Gustavo Flores Macias of Cornell University says the reforms are a move in the right direction. Mexico needs to collect more taxes, which account for only 10 percent of the budget. But he says the reforms don't go far enough to fairly expand the tax base.
GUSTAVO FLORES MACIAS: Given how concentrated wealth is in Mexico it is not a fiscal reform that affects, in a meaningful way, the wealthiest sectors of society. It really affects the most, the middle classes.
KAHN: Besides a capital gains tax, the rich - which includes the world's second wealthiest man, Carlos Slim, and nine other billionaires - got off easy.
And it's unclear whether one of the main objectives of the tax reform to decrease the tax burden on the state run oil monopoly Pemex will be achieved. Currently, Pemex's oil revenues contribute more than 30 percent of the national budget.
Juan Pardinas of the non-partisan Competitive Institute of Mexico says the government's own figures don't show that trend slowing anytime soon.
JUAN PARDINAS: (Foreign language spoken)
KAHN: Pardinas says the tax reform is only half the story. The big test of whether it works or not will be once the government starts spending the new funds and whether it improves Mexico's economic output and productivity.
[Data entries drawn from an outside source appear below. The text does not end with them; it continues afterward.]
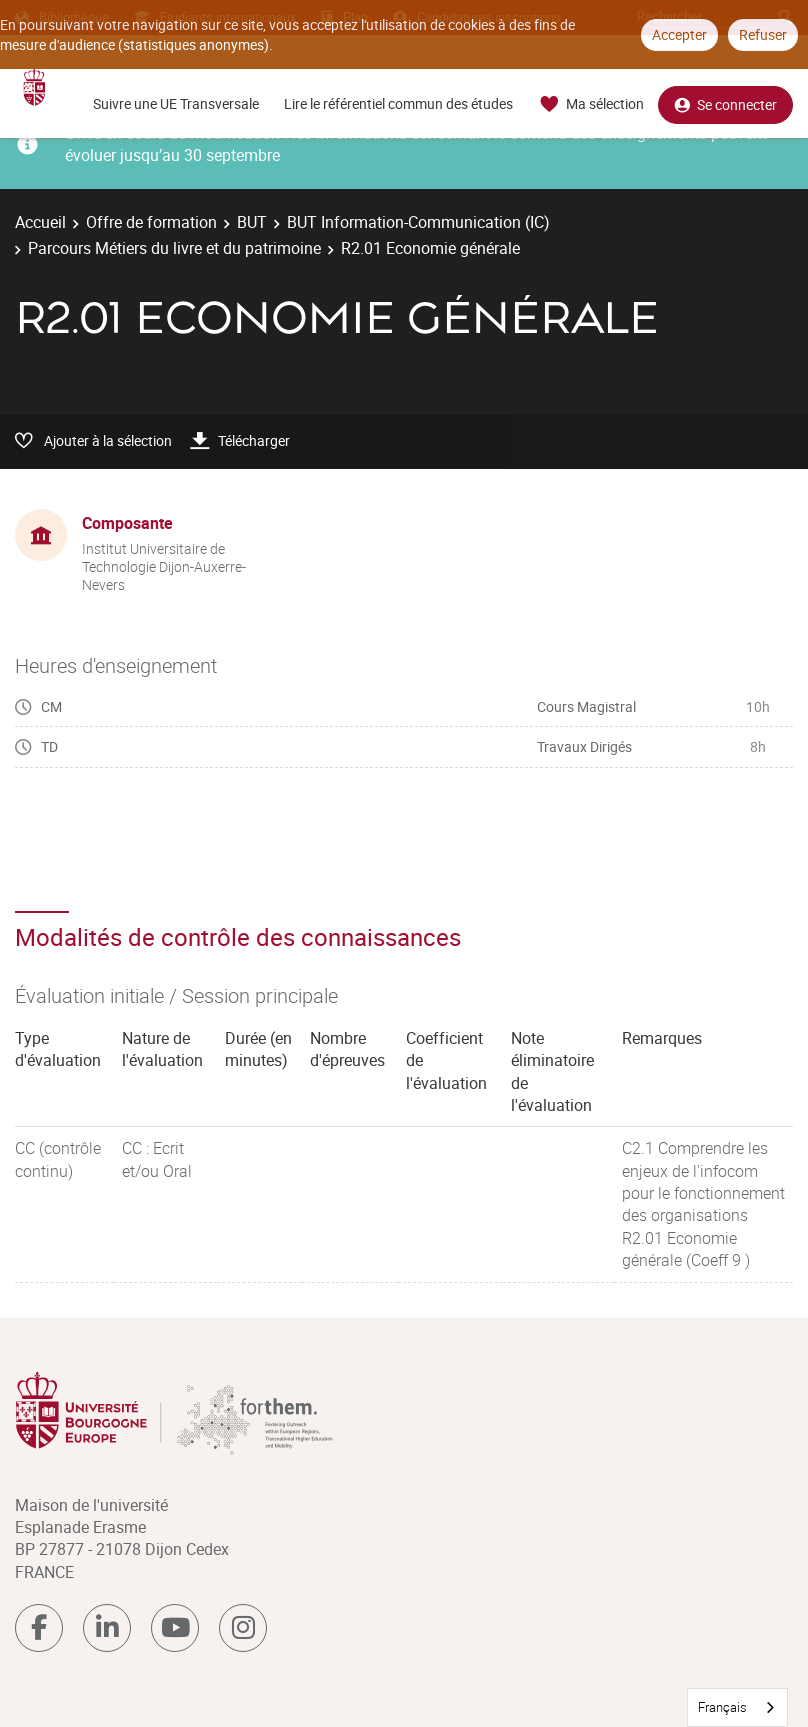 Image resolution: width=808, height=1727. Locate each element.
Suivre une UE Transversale (176, 103)
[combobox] (737, 1707)
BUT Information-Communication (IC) (418, 222)
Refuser (763, 34)
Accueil (40, 222)
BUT (252, 222)
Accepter (679, 34)
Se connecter (725, 104)
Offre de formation (151, 222)
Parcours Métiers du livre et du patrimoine (174, 248)
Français (722, 1707)
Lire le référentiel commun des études (398, 103) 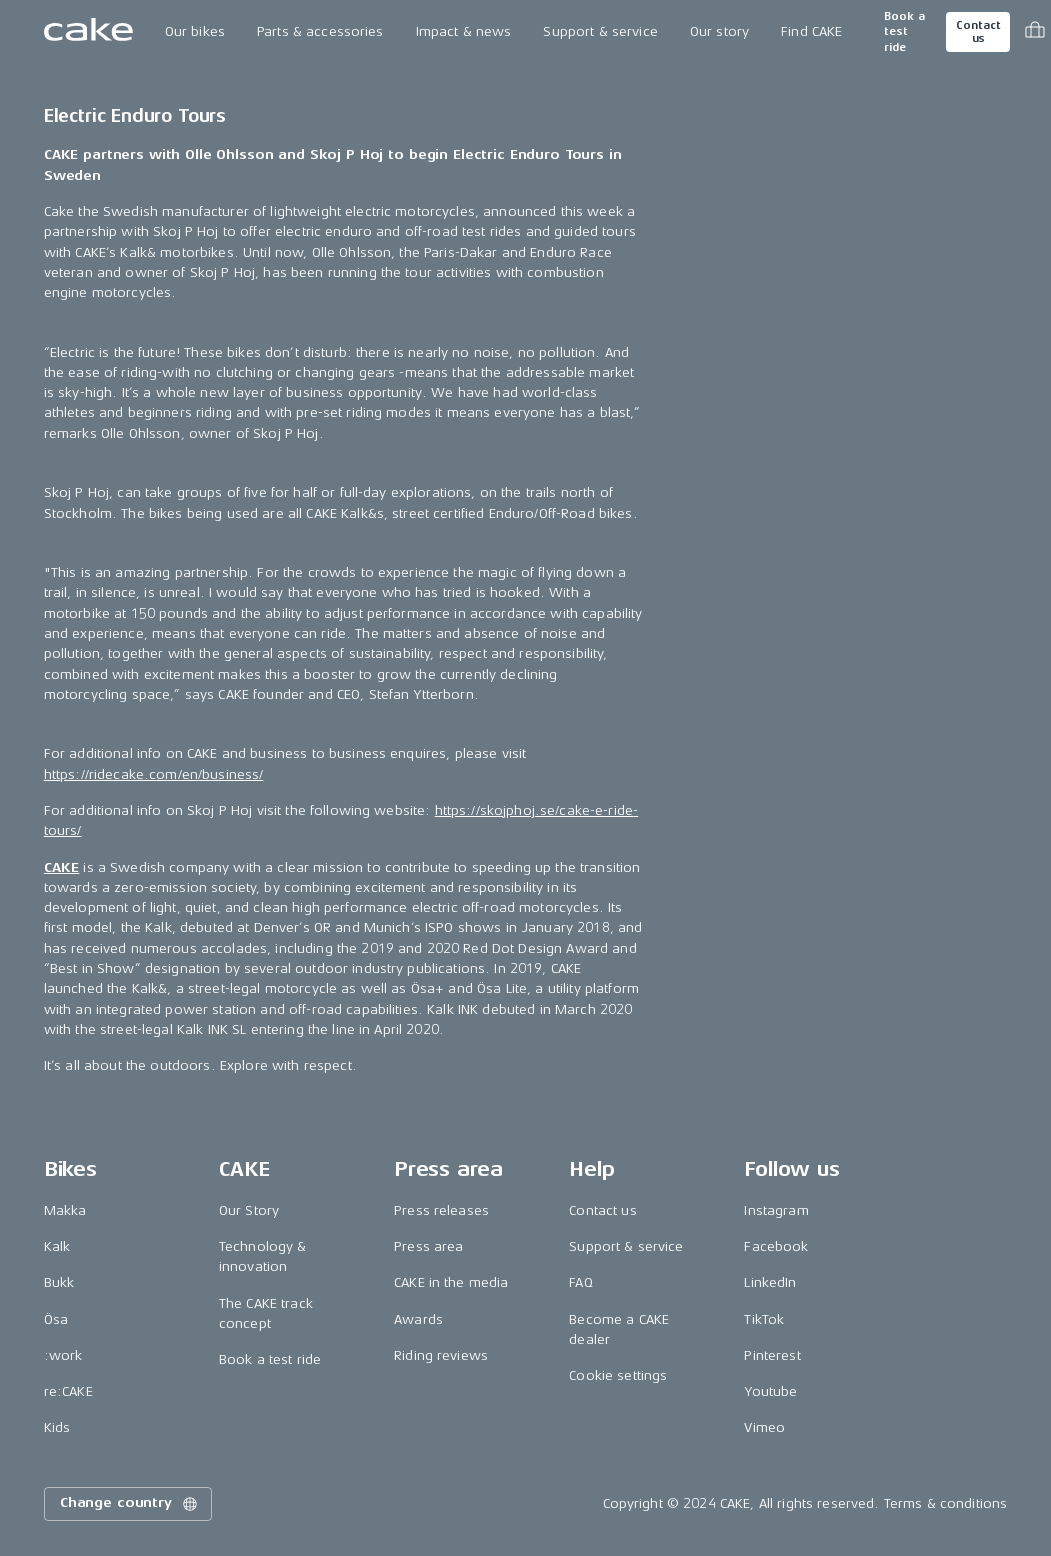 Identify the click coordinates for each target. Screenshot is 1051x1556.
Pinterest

JAMES THURBER: For now pressure is mounting by different groups to stop some of the taxes. Mexico's largest parent organization is holding a press conference today to drum up opposition against the school tuition tax. Tomorrow dog and cat owners upset about the pet food tax are organizing a TweetStorm and petition drive.
KAHN: Lilia Nunez Quintara, who owns a dry cleaning store in the Condesa neighborhood, says her middle class customers are going to be hit hard by the new taxes.
LILIA NUNEZ QUINTARA: (Foreign language spoken)
KAHN: But she says the government has to get the funds from somewhere. With a wry smile she adds, you didn't think they would come out of the pockets of the lawmakers, their friends or the President did you?